Paul Morand, histoire et biographie de Morand

(Mis à jour le: 20 août 2017)

Paul Morand est un écrivain français, il est né à Paris le 13 mars 1888 et décédé le 23 juillet 1976 à Paris, Paul Morand est aussi un diplomate et un académicien français.

Paul Morand était un auteur connu pour le style et l’esprit de ces œuvres et romans. Sa carrière littéraire brillait particulièrement durant la période d’entre deux guerres (1920 à 1930).Il a été très admiré par les hauts échelons de la société et des artistes qui voyaient en lui écrivain culte.

Diplômé de l’Institut d’études politiques de paris, Morand a également étudié à l’université d’Oxford et se préparait à une carrière diplomatique.

Paul Morand

L’enfance de Paul Morand

Paul Morand a très tôt baigné dans les milieux artistiques et littéraires car son père occupait des fonctions dans l’art. Le père de Paul Morand fut conservateur du dépot des marbres  puis directeur de l’école nationale supèrieure des arts décoratifs.

Paul Morand devient vite anglophone grace à de nombreux séjours en angleterre, il se met à fréquenter les salons littéraires avec des auteurs comme Mallarmée ou le scuplteur Auguste Rodin.

Carrière littéraire

Ayant débuté en tant qu’attaché à Londres, il commença dans le domaine de la littérature en écrivant deux recueils de poèmes (Lampes à arc et Feuilles de température). Il se découvrit ensuite des talents de nouvelliste. Après la sortie de Tendres Stocks (recueil de nouvelles à Londres), il connut la célébrité en 1922 grâce à Ouvert la nuit et Fermé la nuit.  Il sortit également de nombreux écrits à succès, dont L’Europe galante, Magie noire, Rien que la terre, Paris-Tombouctou, Magie noire ou encore Champion du monde. L’ensemble de ses chroniques rappellent les sites visité par ce grand voyageur. En effet, en tant que membre de la classe supérieure et marié en richesse, il a occupé divers postes diplomatiques et visité de nombreux pays. Il fait partie d’un groupe social qui jouissait de certains privilèges et droits, en adhérant à l’opportunité de distinction de classe.

Après avoir réintégré les Affaires étrangères en 1938, Morand était à Londres, au moment où la guerre éclatait. Il travaillait alors en tant que responsable de la mission de guerre économique. Il prit sa retraite d’office en 1941, sous le gouvernement Vichy et en avait profité pour publier les Chroniques de l’homme maigre, un livre aux tendances maréchaliste. Durant la période où Laval fut à la tête du gouvernement, il décrocha un poste au sein de la présidence de la commission de censure cinématographique.

Ecrivain et diplomate           

Morand adhérait à des idéologies raciales, ethniques et antisémites. Ses influences intellectuelles incluent les œuvres de Friedrich Nietzsche, Oswald Spengler et Joseph Arthur de Gobineau, l’auteur d’un traité sur la supériorité de la race blanche. Pendant la Seconde Guerre mondiale, il fait allégeance aux Français sous le régime de Vichy. Il devient ensuite ambassadeur à Berne, ce qui a entraîné sa destitution à la Libération et l’exil en Suisse.

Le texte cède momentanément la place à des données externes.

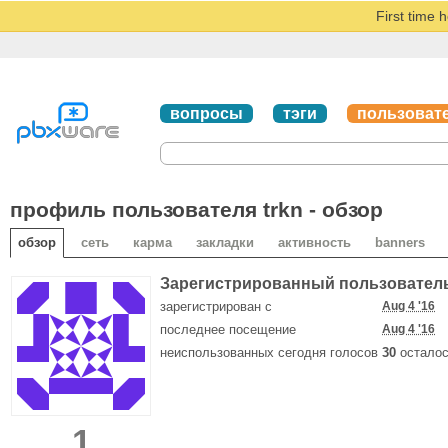
First time 
вопросы
тэги
пользоват
профиль пользователя trkn - обзор
обзор
сеть
карма
закладки
активность
banners
Зарегистрированный пользовател
зарегистрирован с
Aug 4 '16
последнее посещение
Aug 4 '16
неиспользованных сегодня голосов
30
осталос
1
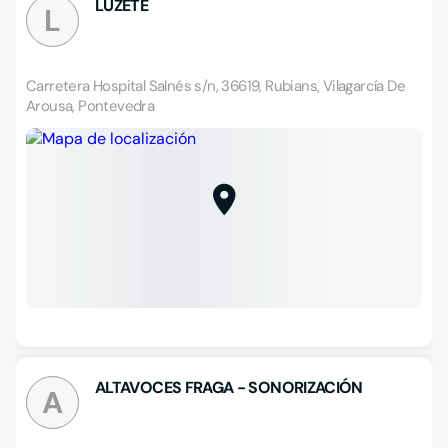
LÚZETE
L
Carretera Hospital Salnés s/n, 36619, Rubians, Vilagarcía De
Arousa, Pontevedra
ALTAVOCES FRAGA - SONORIZACIÓN
A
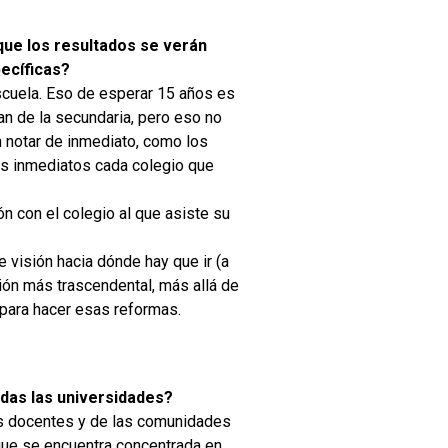
que los resultados se verán
pecíficas?
escuela. Eso de esperar 15 años es
an de la secundaria, pero eso no
n notar de inmediato, como los
os inmediatos cada colegio que
ón con el colegio al que asiste su
 visión hacia dónde hay que ir (a
ión más trascendental, más allá de
 para hacer esas reformas.
das las universidades?
as docentes y de las comunidades
que se encuentra concentrada en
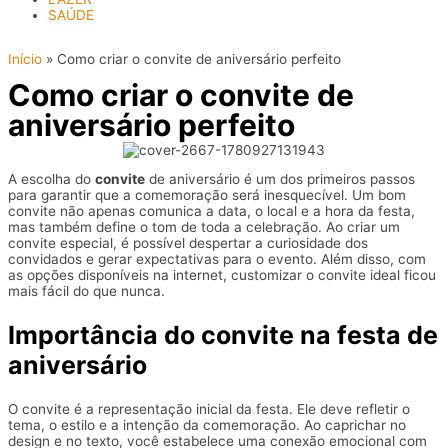
SAÚDE
Início
»
Como criar o convite de aniversário perfeito
Como criar o convite de
aniversário perfeito
A escolha do
convite
de aniversário é um dos primeiros passos
para garantir que a comemoração será inesquecível. Um bom
convite não apenas comunica a data, o local e a hora da festa,
mas também define o tom de toda a celebração. Ao criar um
convite especial, é possível despertar a curiosidade dos
convidados e gerar expectativas para o evento. Além disso, com
as opções disponíveis na internet, customizar o convite ideal ficou
mais fácil do que nunca.
Importância do convite na festa de
aniversário
O convite é a representação inicial da festa. Ele deve refletir o
tema, o estilo e a intenção da comemoração. Ao caprichar no
design e no texto, você estabelece uma conexão emocional com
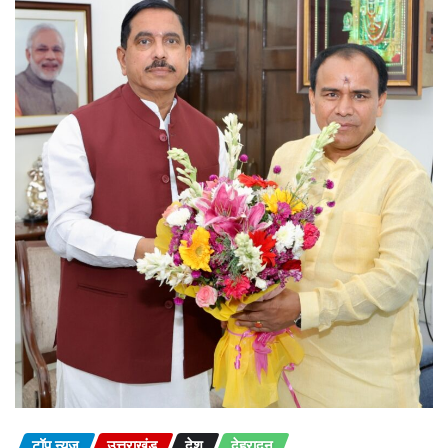
टॉप न्यूज़
उत्तराखंड
देश
देहरादून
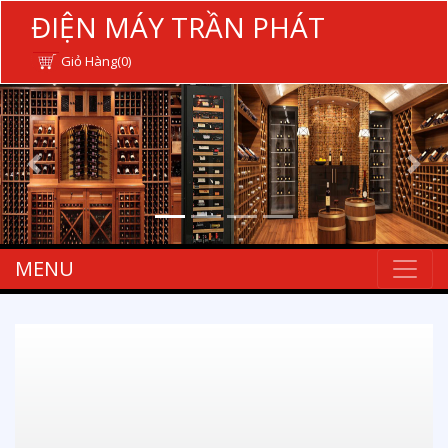
ĐIỆN MÁY TRẦN PHÁT
Giỏ Hàng(0)
MENU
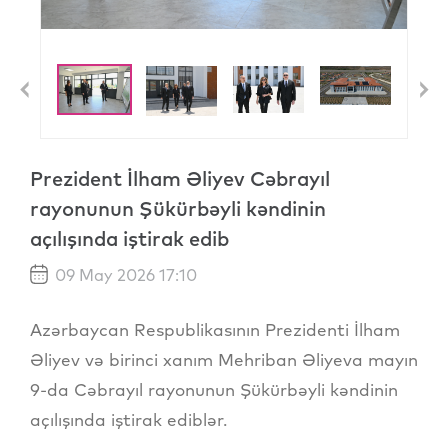
Previous
N
Prezident İlham Əliyev Cəbrayıl
rayonunun Şükürbəyli kəndinin
açılışında iştirak edib
09 May 2026 17:10
Azərbaycan Respublikasının Prezidenti İlham
Əliyev və birinci xanım Mehriban Əliyeva mayın
9-da Cəbrayıl rayonunun Şükürbəyli kəndinin
açılışında iştirak ediblər.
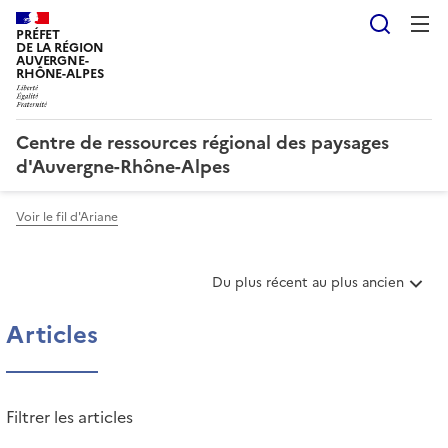
Reche
PRÉFET
DE LA RÉGION
AUVERGNE-
RHÔNE-ALPES
Centre de ressources régional des paysages
d'Auvergne-Rhône-Alpes
Voir le fil d'Ariane
T
Du plus récent au plus ancien
r
i
Articles
e
r
l
e
Filtrer les articles
s
a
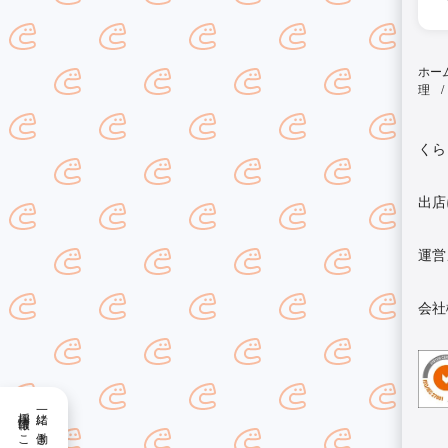
ホー
理
くら
出店
運営
会社
採用情報はこちら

Dès lors, il  consacra son temps aux écrits : Le Dernier Jour de l’Inquisition, Le Coucou et le Roitelet, L’Eau sous les ponts, Le Flagellant de Séville, La Folle amoureuse, Hécate et ses chiens, Nouvelles d’une vie, Fin de siècle, Les Écarts amoureux.

Après la guerre, des jeunes hussards comme Roger Nimier, ou Jacques Laurent nourrissaient une admiration pour l’écrivain. Ce dernier allait d’ailleurs regagner en d’influence. En 1953, il intégrait de nouveau l’administration.

Pour la première fois, Paul Morand, s’était porté candidat à l’Académie française et avait obtenu 6 voix au fauteuil Cambon en 1936. Il se porta à nouveau candidat en 1958, ce qui suscita l’hostilité des gaullistes et aboutit à un vote houleux, au point d’en arriver à suspendre le scrutin. Pierre Benoît, alors animateur de la candidature de Morand, fut outré par cette décision et cessa de siéger à l’Académie. En 1968, le général de Gaulle, accepta à nouveau la candidature de Morand. L’élection eut lieu le 24 octobre, aboutissant à la victoire de Morand et à sa succession à Maurice Garçon, avec 21 voix au second tour, contre 15 blancs ou nuls et 4 pour son prédécesseur. L’écrivain, est alors âgé de quatre-vingts ans. C’était une des rares fois où aucune investiture à l’Elysée n’eut lieu. Paul Morand fut reçu par Jacques Chastenet le 23 mars 1969.